Start of SUPPLIED RECORDS
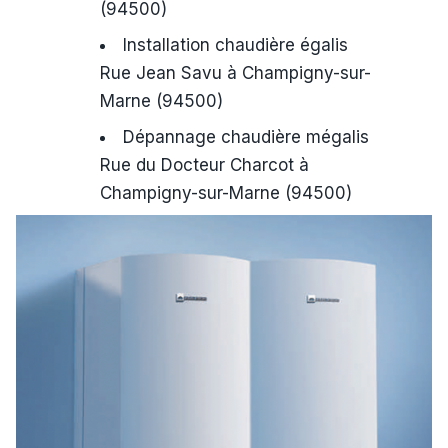
(94500)
Installation chaudière égalis
Rue Jean Savu à Champigny-sur-
Marne (94500)
Dépannage chaudière mégalis
Rue du Docteur Charcot à
Champigny-sur-Marne (94500)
End of SUPPLIED RECORDS
■ **INSTRUCTIONS FOR THE TASK**: Only a number is wanted here: how many lines of the records above hold the word "Champigny".

■ **RESPONSE TO THIS EXERCISE**: 2